• PROBLEM STATEMENT
Please copy out the lines in the entries that contain "carros".

--------------------------------

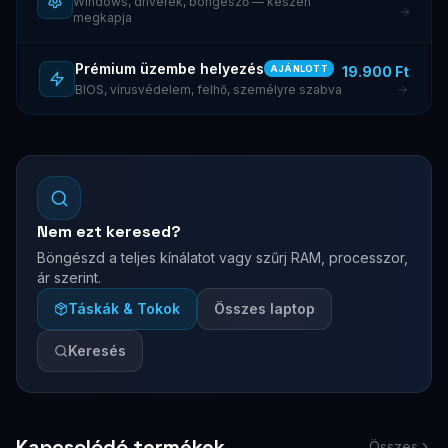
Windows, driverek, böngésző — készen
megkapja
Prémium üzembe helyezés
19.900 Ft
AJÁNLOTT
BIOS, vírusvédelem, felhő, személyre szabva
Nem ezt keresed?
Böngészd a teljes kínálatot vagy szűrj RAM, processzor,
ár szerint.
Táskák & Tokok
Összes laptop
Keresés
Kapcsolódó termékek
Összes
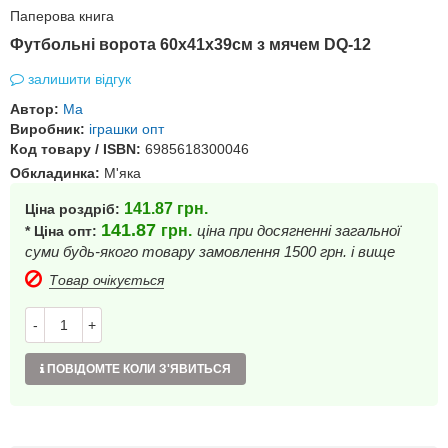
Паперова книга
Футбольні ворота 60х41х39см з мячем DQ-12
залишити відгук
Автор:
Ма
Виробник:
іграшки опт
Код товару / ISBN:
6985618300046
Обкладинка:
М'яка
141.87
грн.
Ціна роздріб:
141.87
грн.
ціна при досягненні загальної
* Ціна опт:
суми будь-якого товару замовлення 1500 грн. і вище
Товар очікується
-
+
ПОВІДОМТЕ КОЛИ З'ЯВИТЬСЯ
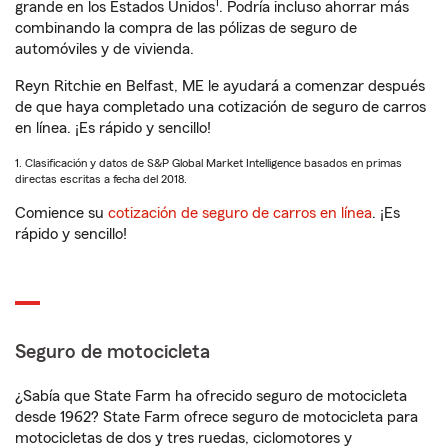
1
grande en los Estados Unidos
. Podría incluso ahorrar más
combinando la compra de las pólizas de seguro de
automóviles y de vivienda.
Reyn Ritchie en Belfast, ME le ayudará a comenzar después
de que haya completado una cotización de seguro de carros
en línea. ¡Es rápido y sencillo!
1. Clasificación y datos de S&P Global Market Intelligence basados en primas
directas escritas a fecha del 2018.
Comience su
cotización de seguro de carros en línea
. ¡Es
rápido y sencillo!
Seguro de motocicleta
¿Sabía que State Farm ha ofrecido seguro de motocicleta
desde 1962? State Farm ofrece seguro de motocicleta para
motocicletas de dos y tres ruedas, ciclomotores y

--------------------------------

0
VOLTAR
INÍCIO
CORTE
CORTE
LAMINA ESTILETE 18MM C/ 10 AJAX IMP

--------------------------------

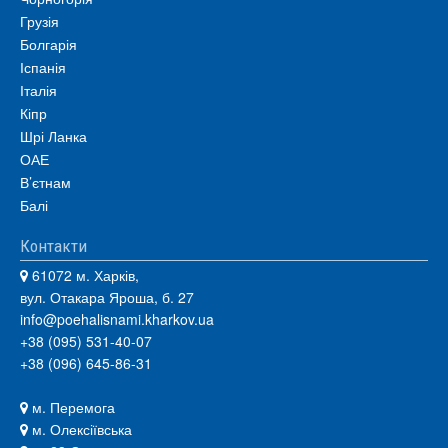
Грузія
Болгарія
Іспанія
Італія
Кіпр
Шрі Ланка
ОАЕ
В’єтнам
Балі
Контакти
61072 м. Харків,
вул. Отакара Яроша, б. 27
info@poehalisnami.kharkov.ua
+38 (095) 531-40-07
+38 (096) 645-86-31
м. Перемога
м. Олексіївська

--------------------------------

• EXERCISE RESPONSE
de que haya completado una cotización de seguro de carros
cotización de seguro de carros en línea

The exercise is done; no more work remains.